Призрак Великой Смуты - Александр Михайловский
Шрифт:
Интервал:
– Вы имеете в виду аферу с польской армией, которую Пилсудский пообещал создать генералу Людендорфу? – спросил Дзержинский. – Так ведь этот генерал вместе с фельдмаршалом Гинденбургом погиб под Ригой.

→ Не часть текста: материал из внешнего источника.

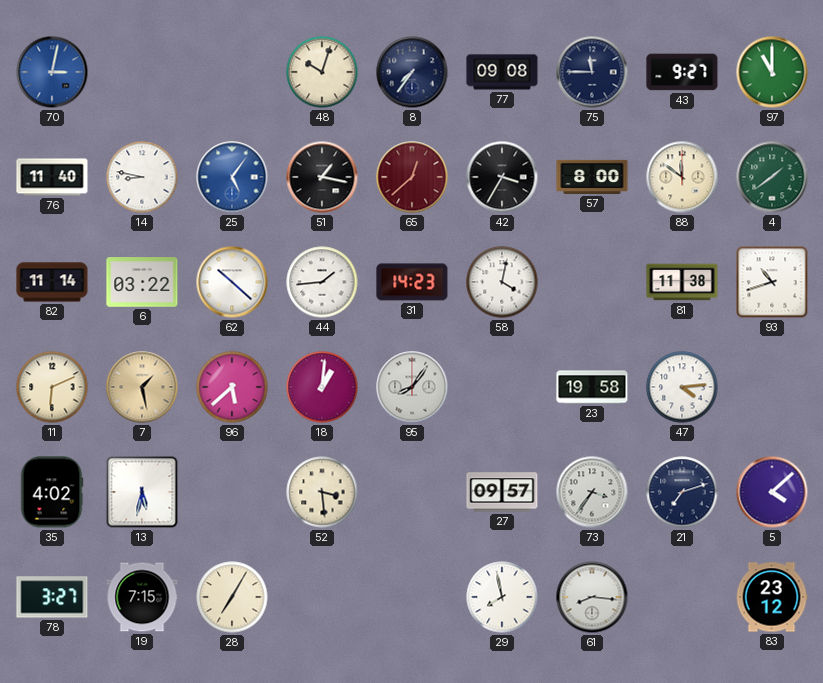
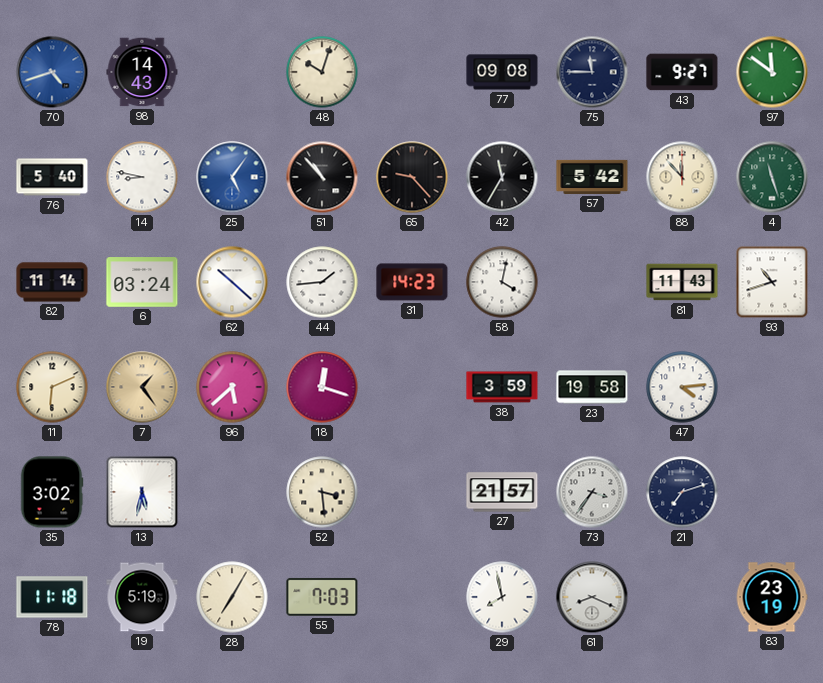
70: 3:02 -> 4:42
98: none -> 14:43
8: 7:36 -> none
97: 11:00 -> 11:51
76: 11:40 -> 5:40
51: 1:17 -> 10:53
65: 12:38 -> 9:23
65 dial: burgundy -> black
42: 3:35 -> 11:35
57: 8:00 -> 5:42
88: 11:51 -> 11:53
4: 1:39 -> 11:27
6: 03:22 -> 03:24
81: 11:38 -> 11:43
7: 1:28 -> 1:24
18: 1:01 -> 12:18
95: 8:06 -> none
38: none -> 3:59
35: 4:02 -> 3:02
27: 09:57 -> 21:57
5: 4:08 -> none
78: 3:27 -> 11:18
19: 7:15 -> 5:19
55: none -> 7:03
61: 8:16 -> 8:19
83: 23:12 -> 23:19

– Да, ему повезло, – подтвердил я. – В противном случае его судили бы военно-полевым судом за измену и повесили. В том числе и за то, что он помог Пилсудскому стать военным лидером польских националистов. А ведь Людендорфа предупреждали генерал Эрик фон Фалькенхайн, австрийский фельдмаршал Конрад фон Гетцендорф и генерал Макс Гофман. И все без толку. Людендорф возился с идеей создания полунезависимой Польши, в результате чего на стороне Германской империи якобы будут сражаться 800 тысяч польских добровольцев…
Дзержинский улыбнулся.
– Вместо 800 тысяч их явилось на призывной пункт 1373, из которых годных для военной службы оказалось 697. Людендорф, поняв, что Пилсудский его обманул, пришел в ярость. Как старый и опытный воин мог рассчитывать на то, что после двух с половиной лет войны, при всеобщей усталости даже в Германии, во Франции, в Англии, Польша даст ему, для сомнительных государственных выгод, сотни тысяч новых солдат? Германское командование приписало неуспех своего дела агитации Пилсудского и интригам его агентов. 21 июля 1917 года Пилсудский был арестован в Варшаве и отправлен сначала в Данциг, а затем в Магдебург.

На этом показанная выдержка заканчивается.